I'm new to mail server administration, and I'm trying to set up a mail server with postfix + courier + postfixadmin + squirrelmail.  I was able to get the config set so that Courier sees the user database created by postfixadmin and I can log into squirrelmail with accounts created in postfixadmin, but since Postfixadmin won't create the maildirs for new mailboxes, when I log into squirrelmail on a new account, I get this:

ERROR: Could not complete request.

Query: SELECT "INBOX"

Reason Given: Unable to open this mailbox.

and this:

ERROR: Connection dropped by IMAP server.

Query: SUBSCRIBE "INBOX.Sent"

I can see from looking at other threads that postfixadmin won't create the maildir until mail is sent to the new mailbox, but I have it set to send a welcome message when creating a mailbox.  However, when I do create a mailbox, I don't get a message telling me that the mailbox was created.  I only get:

The mailbox has been added to the mailbox table!

(webmaster@animenebraskon.com

What could be causing this?Last edited by Dr. Frankenbox on Sat Feb 13, 2010 3:16 pm; edited 1 time in total

----------

## AllenJB

Postfixadmin doesn't have anything to do with creating mailboxes. That should be done by your mail server software (whatever's handling SMTP - or whatever that hands mals to for local delivery).

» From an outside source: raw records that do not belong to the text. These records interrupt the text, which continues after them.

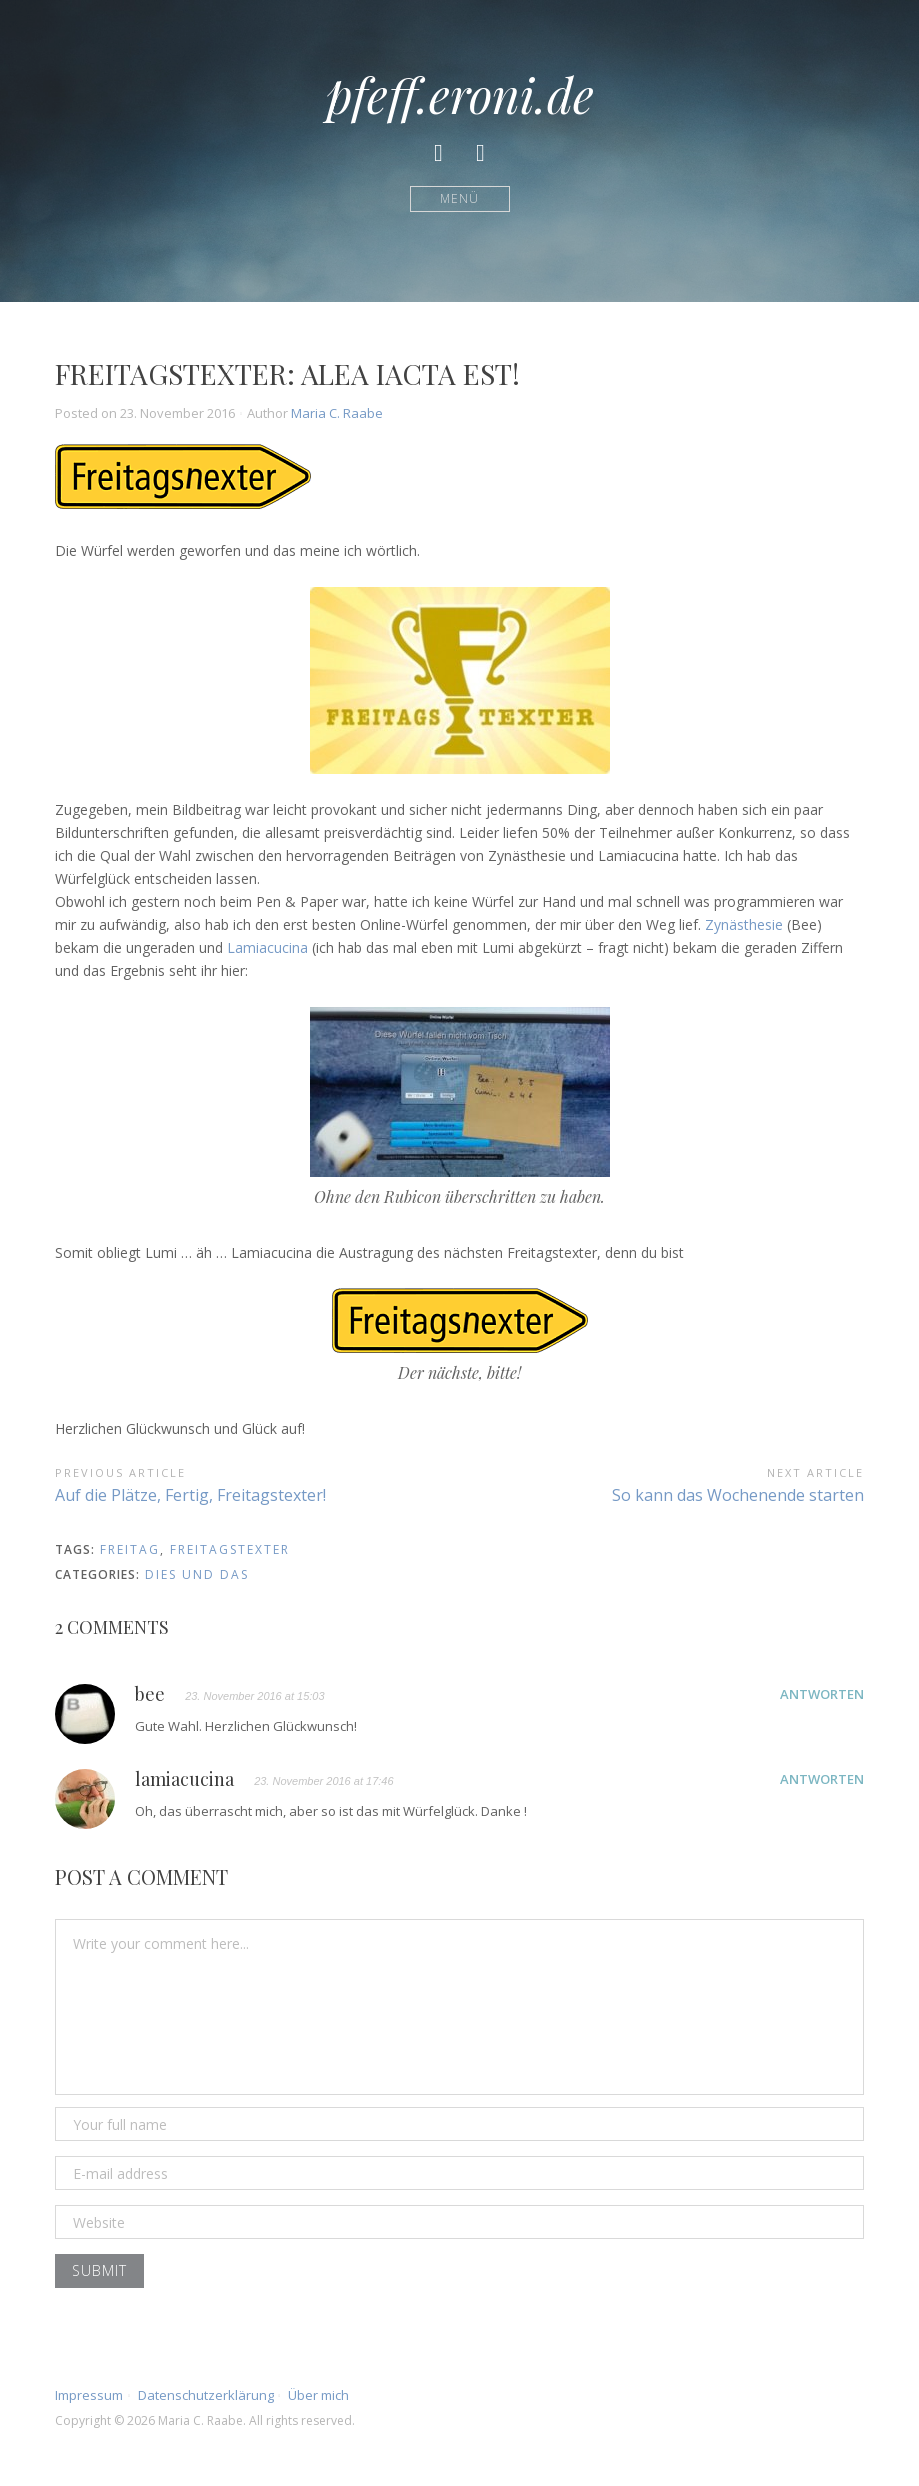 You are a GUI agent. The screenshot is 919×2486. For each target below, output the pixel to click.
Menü (459, 198)
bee (150, 1695)
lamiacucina (184, 1780)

I would check that your mail server is correctly recieving mail (send it one from another server) and correctly delivering it to mailboxes (check the logs - you may want to increase the log verbosity if you can't see anything useful initially)

----------

## Dr. Frankenbox

I'm not really sure if I can send it a message from another server because this server is going to replace an existing one, with the same domain.   I can't let it connect with public email servers, lest it interrupt mail delivery for the current server.  I also have no idea how to tell if it's receiving mail correctly or even how the mailboxes are supposed to be structured because I haven't set up an email server before.  I'm discovering that it's hideously complex compared to a webserver or a fileserver.

----------

## b0nafide

Well, there always is connecting with telnet or netcat on port 25 to your new mail server. You can send as many test messages as you like this way.

----------

## Dr. Frankenbox

I can't figure out how to get the server to respond by using telnet, but I have sent mail to one of my mailboxes using the sendmail command, and no mail directories get created.

----------

## Dr. Frankenbox

Ok, I got it working.  I went through and checked my config against this : http://en.gentoo-wiki.com/wiki/Virtual_mail_server_using_Postfix,_Courier_and_PostfixAdmin and discovered that I was both missing some use flags and had my vmail configuration wrong.  I still don't think this needs to be so complex, but at least it's working now.

----------